My more enlightened colleagues either reacted with the “face vomiting” emoji or ignored the matter entirely. Nothing new here, just the self-care machine trying to expand its reach from women to men. My response was different. I hovered my cursor over the “face with raised eyebrow” emoji. I am the director of fact-checking at a national journalistic outlet, supposedly the chief skeptic in a workplace of skeptics. I wondered: Was Sack Spray for real? Could it truly keep the “funk off your junk” and “improve your daily comfort, confidence, and skin health”? I Googled “ball deodorant.”

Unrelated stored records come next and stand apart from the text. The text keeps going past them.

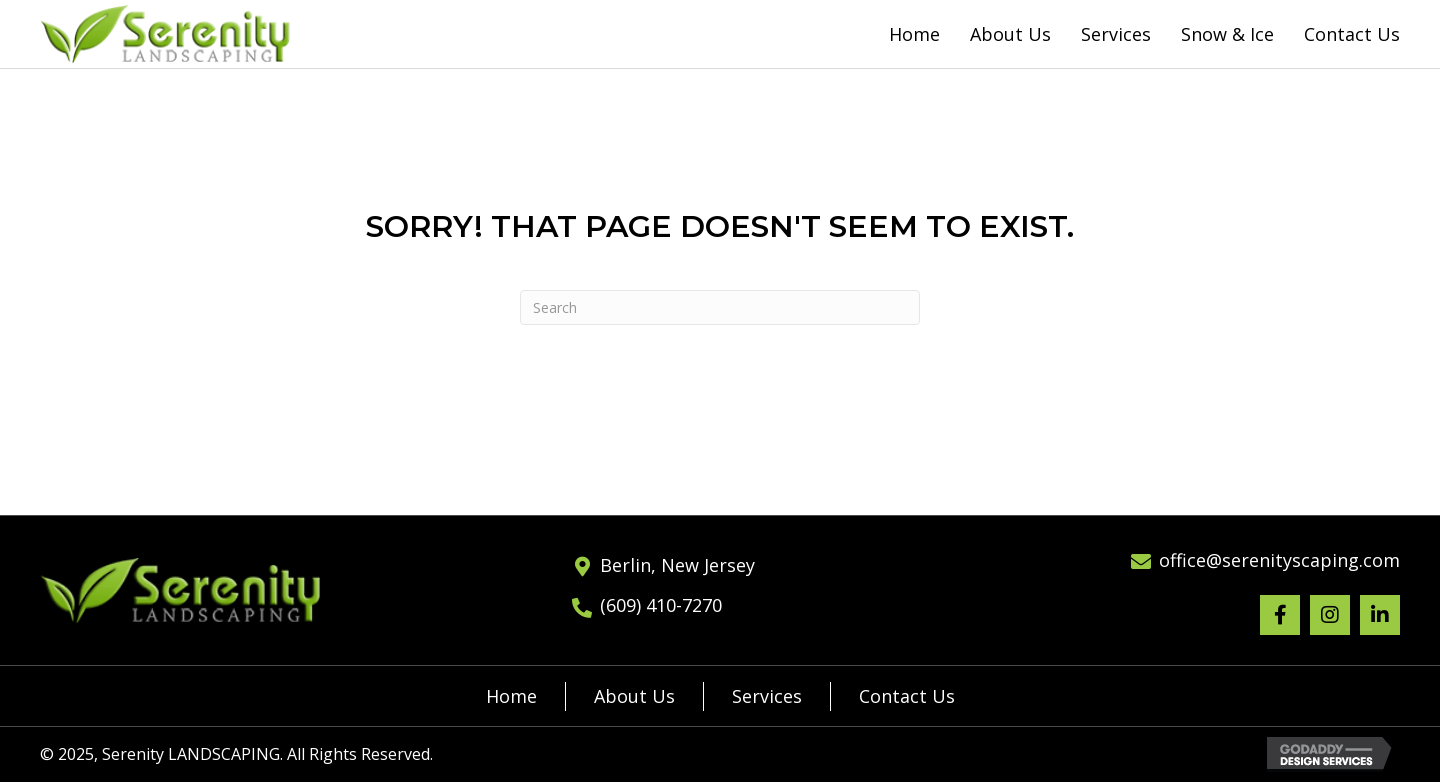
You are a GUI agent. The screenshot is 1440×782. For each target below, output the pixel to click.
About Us (634, 696)
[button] (1280, 615)
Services (767, 696)
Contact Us (907, 696)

Sack Spray, it turns out, is no prank product. It is part of a Silicon Valley–imagineered and venture-capital-funded explosion of scrotal potions (scrotions?) over the past half-decade or so. Testicles today can be sprayed, spritzed, scrubbed, and smeared with—to name just a few—ToppCock Silver Gel, Swamp-Stop Ball Spray, Beast Blue Ball Powder, Ballgasmic Sack Wash, Super Fresh Man Parts, Comfy Boys Chocolate Intimate Deodorant, Below the Belt Fresh and Dry Balls, Derm Dude Happy Sack Nut Love, and Tame the Beast Nutt Butter Extreme. The olfactory options are endless: arrowroot, oats, bourbon, birchwood, cedarwood, sandalwood, smoke, leather, moss, bergamot orange, tapioca, patchouli, black pepper. The tyranny of choice in ball sprays is second only to the tyranny of choosing which ball spray guides to read. Men’s magazines and grooming blogs have spawned a veritable Subsack.

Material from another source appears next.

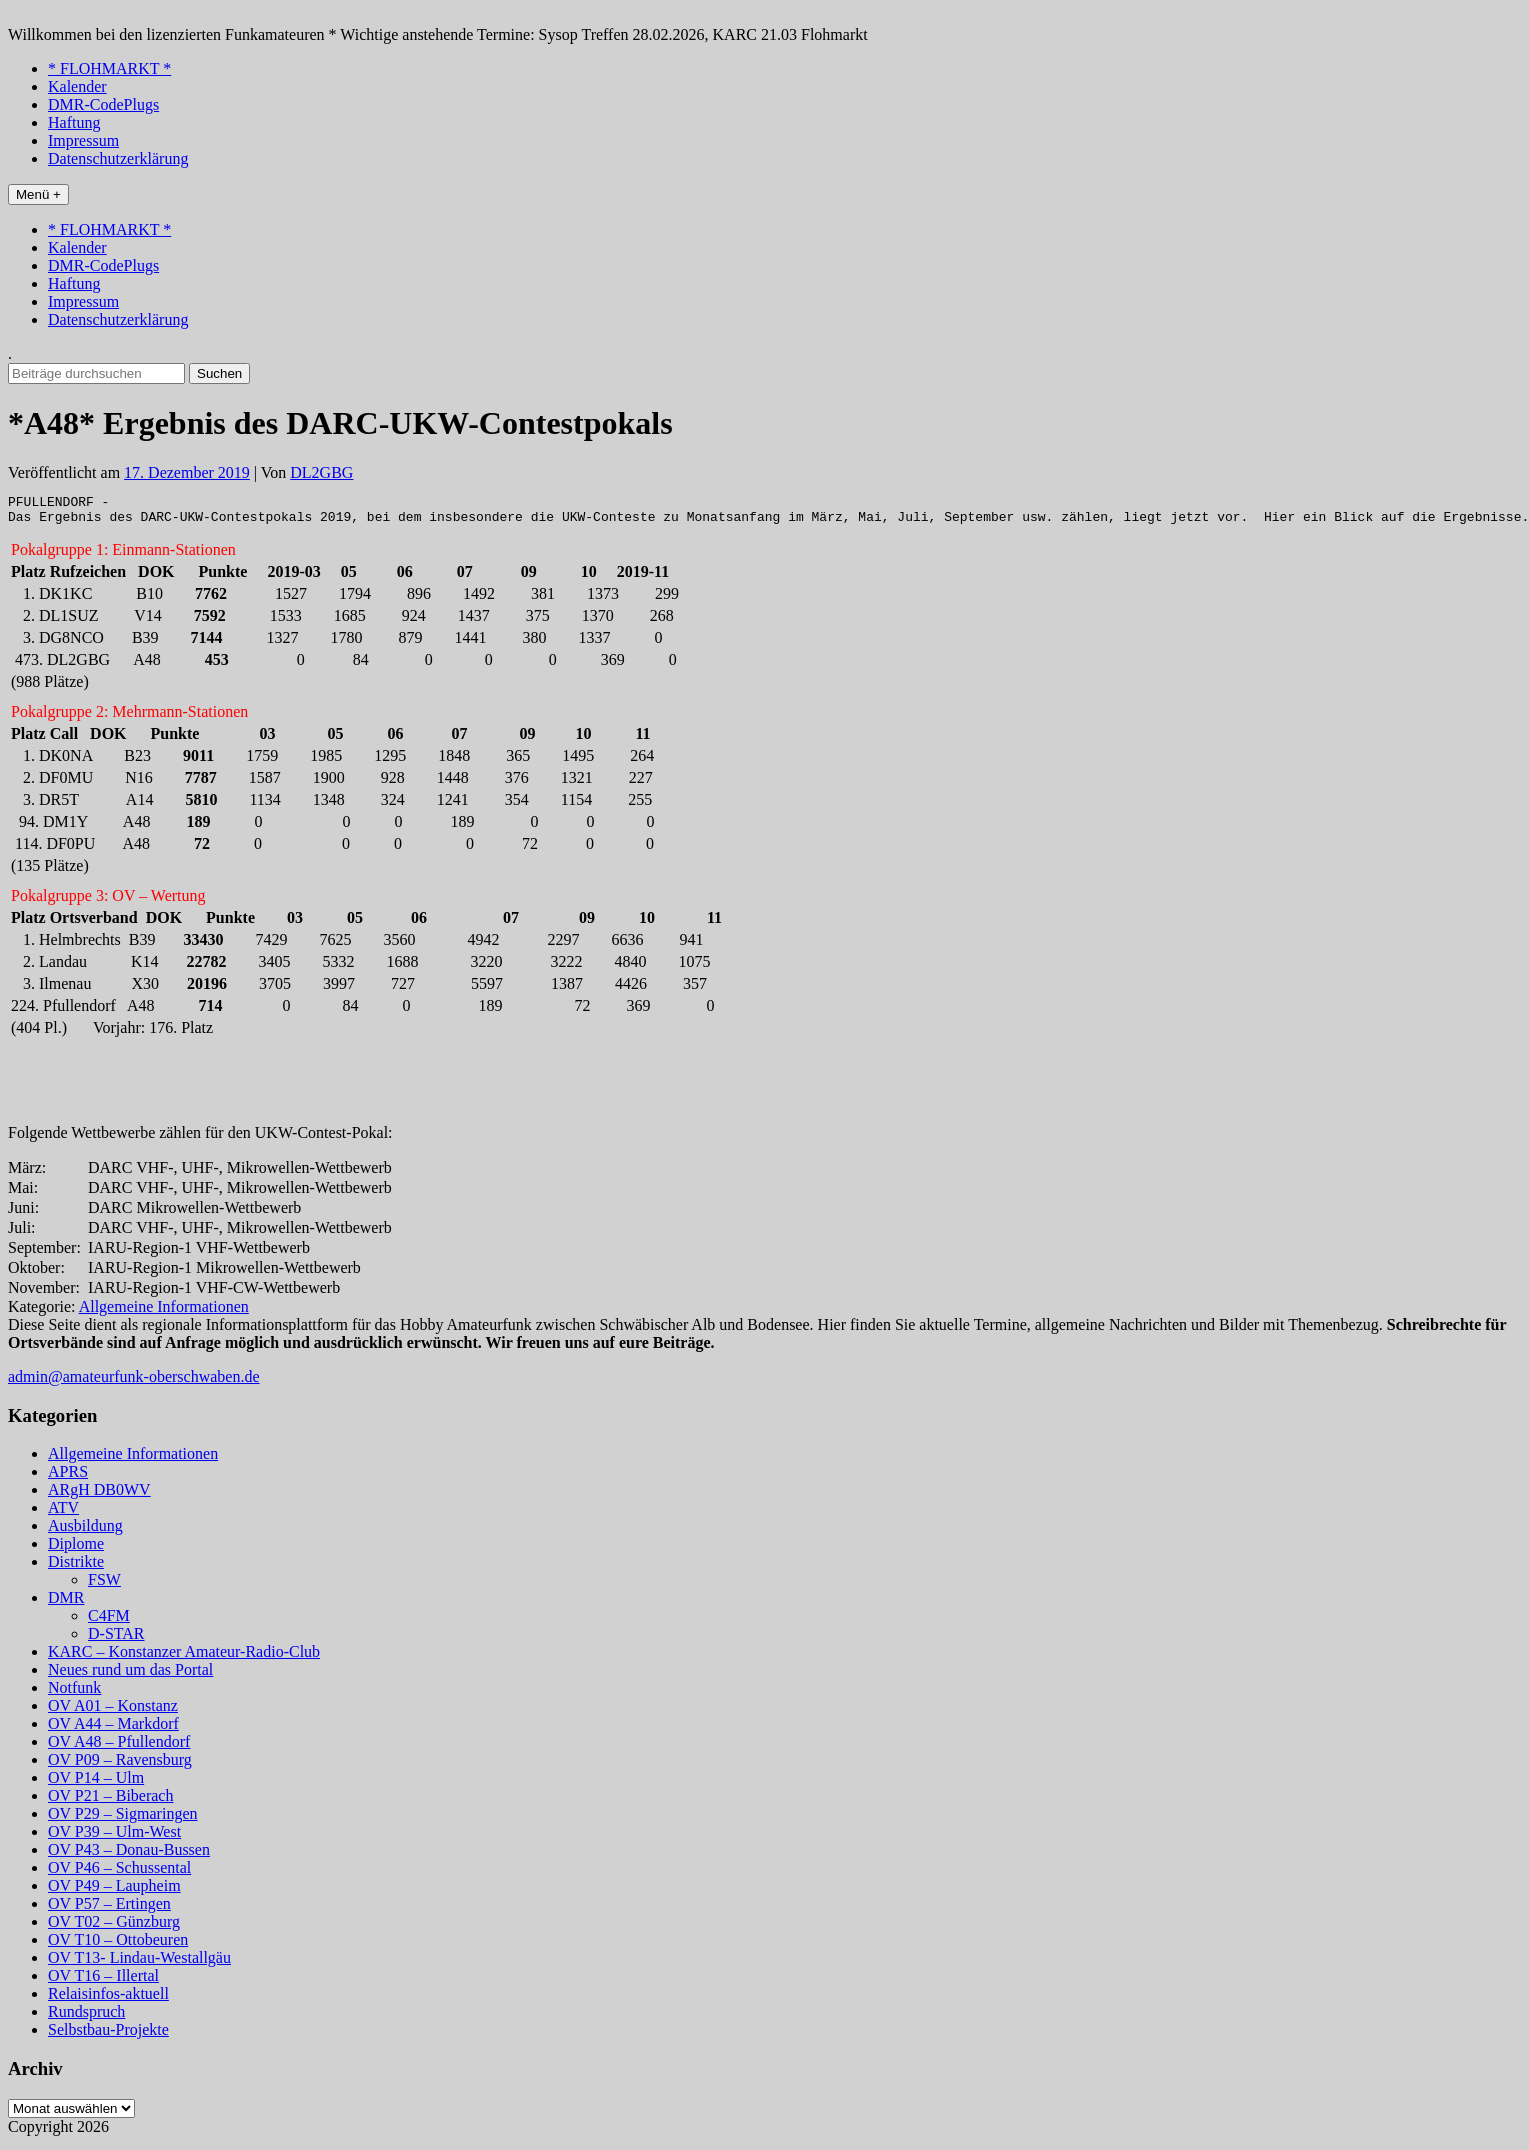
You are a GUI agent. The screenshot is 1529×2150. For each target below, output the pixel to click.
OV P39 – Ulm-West (114, 1837)
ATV (63, 1513)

You don’t need to consult even one board-certified dermatologist (which is what a fact-checker would do) to know that scrotions serve no medical purpose. But that hasn't stopped millions of men from self-prescribing them. I watched a 15-minute review of Sack Spray by a product-testing YouTuber named Tom Kiker, who said, “You want a promotion? You got a big interview to go to? Spray this on your goddamn nuts. Guaranteed more money.” I scrolled through the 5,000 Amazon reviews for Ballsy’s cucumber-scented Ball Wash, some three-quarters of which gave it five stars. (Typical exaltations: “My son likes it,” “My girlfriend loves this.”) Same story with the ecstatic connoisseurs of Happy Nuts Comfort Cream. (“Does the job so well my wife started using it too!”)

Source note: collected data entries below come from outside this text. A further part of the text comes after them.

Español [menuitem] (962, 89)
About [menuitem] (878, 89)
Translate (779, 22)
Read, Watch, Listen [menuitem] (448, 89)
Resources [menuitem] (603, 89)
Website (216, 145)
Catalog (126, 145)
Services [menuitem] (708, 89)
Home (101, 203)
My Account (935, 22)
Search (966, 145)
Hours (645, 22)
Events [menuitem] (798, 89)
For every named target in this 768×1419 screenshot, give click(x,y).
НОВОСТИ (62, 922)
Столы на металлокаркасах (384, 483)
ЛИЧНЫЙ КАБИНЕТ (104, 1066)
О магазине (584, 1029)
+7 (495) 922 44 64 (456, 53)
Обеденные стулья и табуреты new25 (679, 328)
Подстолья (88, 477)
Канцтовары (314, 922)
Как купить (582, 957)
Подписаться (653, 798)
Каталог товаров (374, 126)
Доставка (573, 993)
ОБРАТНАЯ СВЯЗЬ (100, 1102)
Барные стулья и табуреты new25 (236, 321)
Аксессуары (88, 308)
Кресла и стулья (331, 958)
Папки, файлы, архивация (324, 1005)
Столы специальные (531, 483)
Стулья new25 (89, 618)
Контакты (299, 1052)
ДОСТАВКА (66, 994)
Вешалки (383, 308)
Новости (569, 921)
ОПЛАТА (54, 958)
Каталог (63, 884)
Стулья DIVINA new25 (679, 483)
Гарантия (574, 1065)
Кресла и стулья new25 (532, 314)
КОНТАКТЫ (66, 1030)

I, like most men (or so I once thought, like a numb nut), typically cogitated on my cojones for no more than a few seconds a year—when my doctor checked them for a hernia or if they intercepted a projectile. I rarely even thought about being a man, or what my role as one should be. That started to shift. I’d become a parent. I’d moved to New York and told myself I would become more financially secure. And after being disembodied on a screen for two pandemic years, I was more aware of having a body, which was feeling less like a man’s and more like mush.
What, I wondered, was all this sudden zhuzhing of and attention to their testicles really doing for men? For reasons strictly professional, I told myself, I ordered a suite of scrotions and started calling their makers and users.